Durante minhas pesquisas sobre kits de embreagem, deparei-me com um termo que despertou minha curiosidade. Um termo que soava mais como algo saído de um ônibus espacial do que do meu carro de uso diário: embreagem de cerâmica. O que seria isso? Uma tecnologia superior que eu deveria considerar? Minha breve investigação sobre a embreagem de cerâmica em BH foi um desvio fascinante pelo mundo da alta performance, que serviu, principalmente, para me dar certeza de que ela não era para mim.
Conversei com meu mecânico sobre o assunto.

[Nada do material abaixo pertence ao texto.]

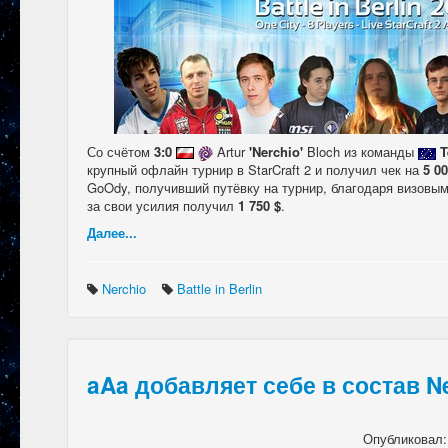
Со счётом
3:0
Artur
'Nerchio'
Bloch из команды
T
крупный офлайн турнир в StarCraft 2 и получил чек на
5 0
GoOdy, получивший путёвку на турнир, благодаря визов
за свои усилия получил
1 750 $
.
Далее...
Nerchio
Battle in Berlin
aAa добавляет себе в состав N
Опубликовал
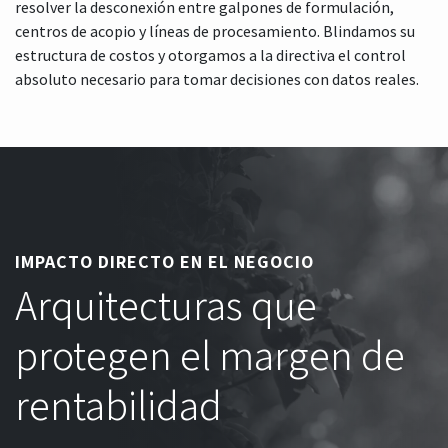
resolver la desconexión entre galpones de formulación,
centros de acopio y líneas de procesamiento. Blindamos su
estructura de costos y otorgamos a la directiva el control
absoluto necesario para tomar decisiones con datos reales.
IMPACTO DIRECTO EN EL NEGOCIO
Arquitecturas que
protegen el margen de
rentabilidad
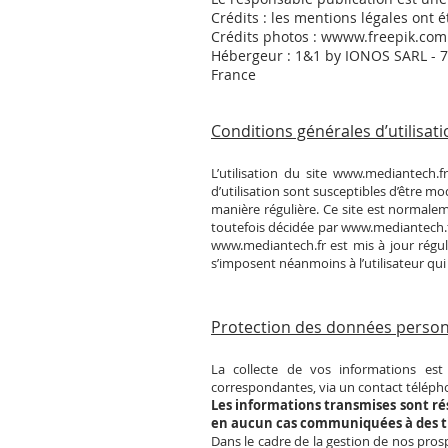
Crédits : les mentions légales ont 
Crédits photos : w
www.freepik.com
Hébergeur : 1&1 by IONOS SARL - 7
France
Conditions générales d’utilisat
L’utilisation du site
www.mediantech.fr
d’utilisation sont susceptibles d’être m
manière régulière. Ce site est normale
toutefois décidée par
www.mediantech.
www.mediantech.fr
est mis à jour régu
s’imposent néanmoins à l’utilisateur qui 
Protection des données person
La collecte de vos informations es
correspondantes, via un contact téléph
Les informations transmises sont ré
en aucun cas communiquées à des ti
Dans le cadre de la gestion de nos pros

Ele riu e disse: “Doutor, isso é para outro tipo de ‘processo'”. Ele me explicou que a embreagem de cerâmica, ou mais precisamente, com pastilhas de material cerametálico, é um componente de competição. Sua grande, e talvez única, vantagem sobre uma embreagem orgânica (a padrão) é sua extraordinária capacidade de suportar altas temperaturas. Em um carro de corrida, com um motor preparado que gera uma quantidade absurda de força, uma embreagem normal superaqueceria e patinaria em poucas voltas. A cerâmica não. Ela “agarra” com uma violência e uma resistência ao calor que permitem transferir toda essa potência brutal para as rodas.


O Custo do Desempenho: As Desvantagens no Uso Urbano
Mas toda essa performance, como em tudo na vida, tem um custo. E no caso da embreagem de cerâmica, o custo é a total ausência de conforto. O acoplamento dela não é progressivo; é quase um interruptor de “liga/desliga”. A saída do carro se torna extremamente brusca, com solavancos e trepidações. Dirigir no trânsito de Belo Horizonte com um sistema desses seria um verdadeiro pesadelo, um convite a dores no pescoço e a muita irritação. É impossível ser suave.
Além do desconforto, há um dano colateral. O material da embreagem de cerâmica é tão agressivo que ele causa um desgaste muito acelerado na superfície do volante do motor, exigindo retíficas mais frequentes ou até a substituição da peça. Ou seja, ela resolve um problema (o superaquecimento em condições extremas) criando vários outros para o uso cotidiano.
O Veredito: A Ferramenta Certa para o Trabalho Certo
Meu veredito sobre a embreagem de cerâmica em BH foi rápido e conclusivo. É uma ferramenta fantástica para o propósito a que se destina: as pistas de corrida. Para um advogado que usa o carro para ir ao fórum, visitar clientes e passear com a família, ela não é apenas um exagero; é ativamente prejudicial à experiência de dirigir. A investigação serviu para reforçar um princípio que aplico no Direito e na vida: é preciso usar a ferramenta certa para o trabalho certo. Tentar usar uma peça de competição no dia a dia é como tentar usar um argumento de plenário do Supremo em uma audiência de conciliação de pequenas causas. É inadequado, desproporcional e, no fim das contas, ineficiente.